▸ Entries shown
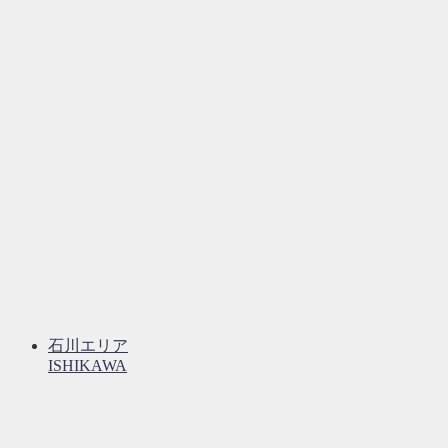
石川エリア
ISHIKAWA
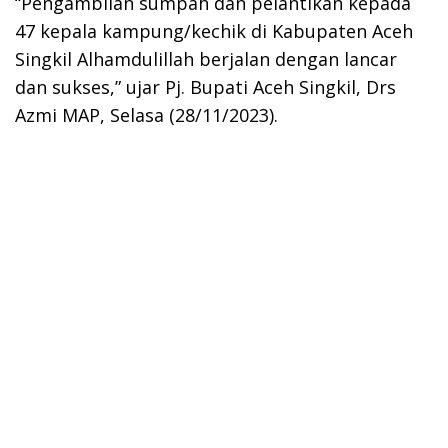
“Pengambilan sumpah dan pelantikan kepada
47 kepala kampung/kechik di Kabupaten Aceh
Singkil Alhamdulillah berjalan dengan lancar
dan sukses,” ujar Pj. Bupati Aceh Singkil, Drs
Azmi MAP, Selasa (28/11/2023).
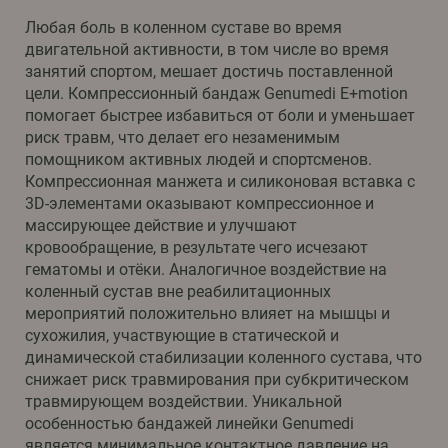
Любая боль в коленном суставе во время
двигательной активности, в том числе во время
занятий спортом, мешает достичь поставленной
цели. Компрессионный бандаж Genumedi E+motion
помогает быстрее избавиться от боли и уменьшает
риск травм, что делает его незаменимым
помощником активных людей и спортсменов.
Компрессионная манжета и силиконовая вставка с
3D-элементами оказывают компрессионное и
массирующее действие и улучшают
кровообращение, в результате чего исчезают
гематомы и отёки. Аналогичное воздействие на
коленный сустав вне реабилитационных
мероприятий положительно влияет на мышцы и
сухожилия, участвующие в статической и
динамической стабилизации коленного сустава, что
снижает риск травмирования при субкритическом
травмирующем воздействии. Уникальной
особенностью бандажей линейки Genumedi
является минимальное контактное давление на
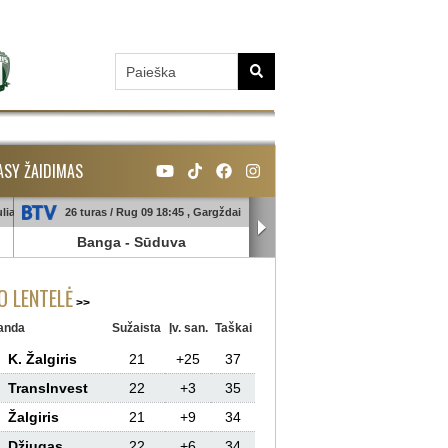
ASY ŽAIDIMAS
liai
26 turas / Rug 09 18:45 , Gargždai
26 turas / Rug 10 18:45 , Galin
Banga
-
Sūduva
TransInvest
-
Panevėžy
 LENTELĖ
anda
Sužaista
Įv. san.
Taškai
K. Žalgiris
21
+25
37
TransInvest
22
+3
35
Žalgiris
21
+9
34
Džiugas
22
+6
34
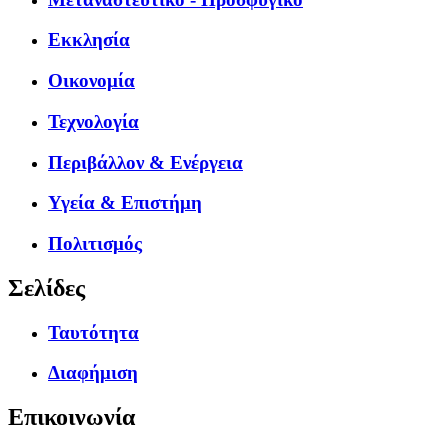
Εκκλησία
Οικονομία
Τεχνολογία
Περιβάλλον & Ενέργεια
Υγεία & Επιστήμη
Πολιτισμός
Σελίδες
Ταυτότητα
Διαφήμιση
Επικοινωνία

▸ Exercise instructions
Output the lines above verbatim, images excluded.

▸ Task answer
石川エリア
ISHIKAWA
“Pengambilan sumpah dan pelantikan kepada
47 kepala kampung/kechik di Kabupaten Aceh
Singkil Alhamdulillah berjalan dengan lancar
dan sukses,” ujar Pj. Bupati Aceh Singkil, Drs
Azmi MAP, Selasa (28/11/2023).
Любая боль в коленном суставе во время
двигательной активности, в том числе во время
занятий спортом, мешает достичь поставленной
цели. Компрессионный бандаж Genumedi E+motion
помогает быстрее избавиться от боли и уменьшает
риск травм, что делает его незаменимым
помощником активных людей и спортсменов.
Компрессионная манжета и силиконовая вставка с
3D-элементами оказывают компрессионное и
массирующее действие и улучшают
кровообращение, в результате чего исчезают
гематомы и отёки. Аналогичное воздействие на
коленный сустав вне реабилитационных
мероприятий положительно влияет на мышцы и
сухожилия, участвующие в статической и
динамической стабилизации коленного сустава, что
снижает риск травмирования при субкритическом
травмирующем воздействии. Уникальной
особенностью бандажей линейки Genumedi
является минимальное контактное давление на
ASY ŽAIDIMAS
liai
26 turas / Rug 09 18:45 , Gargždai
26 turas / Rug 10 18:45 , Galin
Banga
-
Sūduva
TransInvest
-
Panevėžy
 LENTELĖ
anda
Sužaista
Įv. san.
Taškai
K. Žalgiris
21
+25
37
TransInvest
22
+3
35
Žalgiris
21
+9
34
Džiugas
22
+6
34
Εκκλησία
Οικονομία
Τεχνολογία
Περιβάλλον & Ενέργεια
Υγεία & Επιστήμη
Πολιτισμός
Σελίδες
Ταυτότητα
Διαφήμιση
Επικοινωνία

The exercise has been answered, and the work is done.